Il y a tout le temps des affaires à reprendre, il faut positiver là-dessus. Par exemple sur notre site, nous proposons une bourse avec des affaires à racheter. Sur l’ensemble du territoire, nos conseillers économiques accompagnent les repreneurs.
Aujourd’hui, les entreprises qui se créent sont plutôt des microentreprises, à 60 %. Il faut que leur durée d’existence soit limitée dans le temps et que la concurrence soit loyale avec les autres formes d’entreprises.

Y a-t-il  des secteurs plus porteurs que d’autres ?
Les secteurs les plus dynamiques sont le transport de voyageurs, le bâtiment, les métiers de bouche…

Le gouvernement a présenté un plan en faveur des travailleurs indépendants, qu’en pensez-vous ?
Les annonces sont bonnes, celles qui concernent le RSI (Régime social des indépendants) tiennent la route, et celles concernant les charges sociales vont dans le bon sens.
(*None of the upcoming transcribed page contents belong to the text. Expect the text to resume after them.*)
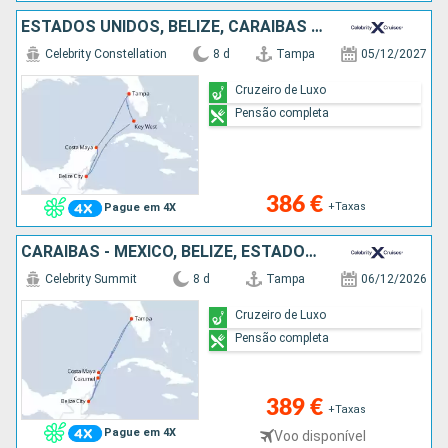
ESTADOS UNIDOS, BELIZE, CARAIBAS - MEXICO
Celebrity Constellation
8 d
Tampa
05/12/2027
Cruzeiro de Luxo
Pensão completa
386 €
+Taxas
Pague em 4X
CARAIBAS - MEXICO, BELIZE, ESTADOS UNIDOS
Celebrity Summit
8 d
Tampa
06/12/2026
Cruzeiro de Luxo
Pensão completa
389 €
+Taxas
Pague em 4X
Voo disponível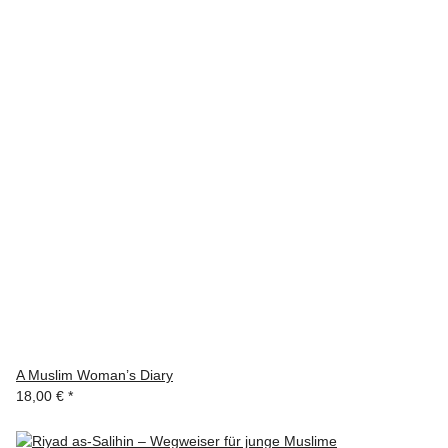
A Muslim Woman’s Diary
18,00 €
*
Après, il faudra voir comment ces différentes mesures se mettent en place.
Nous avons une écoute du gouvernement, qui va dans les sens des PME-TPE. Nous allons l’accompagner dans cette démarche. D’autant que notre secteur, qui crée de l’emploi, peut constituer une des planches de salut de l’économie.
Il faut donner la parole aux entreprises artisanales autant qu’à celles du CAC 40.